The quality control and regulated degradation of misfolded and mislocalised membrane proteins is an intrinsic cellular process that is relevant to many areas of biology, both academic and industrial. As such, the immediate academic impact of this project will be with research scientists working in related areas of the life sciences, including productive protein folding, protein aggregation and the actions of molecular chaperones. Our work will provide new knowledge, insight and scientific advances that will be relevant to all those that are active in these areas, irrespective of whether their research is being carried out from a basic or a medical perspective. Our work is also of direct relevance to virologists, and we will engage this important group through our collaboration with the University Clinic in Heidelberg. Another major stakeholder with a fundamental interest in this field is the pharmaceutical industry, and components involved in cellular protein quality control and degradation are proven targets for specific drug-based therapies. We will engage the industrial members of the Manchester Chemical Biology Network, including AstraZeneca, GSK, Pfizer and Syngenta, to explore potential opportunities for interventions that target the quality control of aggregation prone precursors including mislocalised membrane proteins.

The three applicants are all strongly committed to engaging with the general public about the importance of Science and the specific goals of their research, actively participating in a variety of outreach activities.

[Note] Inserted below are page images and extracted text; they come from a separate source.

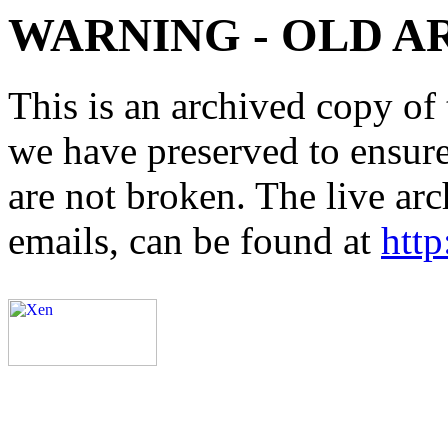
WARNING - OLD A
This is an archived copy of 
we have preserved to ensure 
are not broken. The live arc
emails, can be found at
http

These range from Faculty and Institute open days to giving scientific presentations at English Literature conferences and informal spoken word events designed for a wide audience. We are also proactive in our interactions with local schools, and in recent years we have contributed to a number of science-based activities and provided mentoring. We strongly encourage our staff and students to take part in raising the profile and understanding of science in the wider society, and the PDRAs appointed to this project will participate in outreach activities throughout the course of the project. In addition, the two PDRAs that are appointed will each acquire a range of advanced skills, techniques and knowledge that will make them both well placed to pursue a long-term career in science, thereby contributing to the UK knowledge base and economy.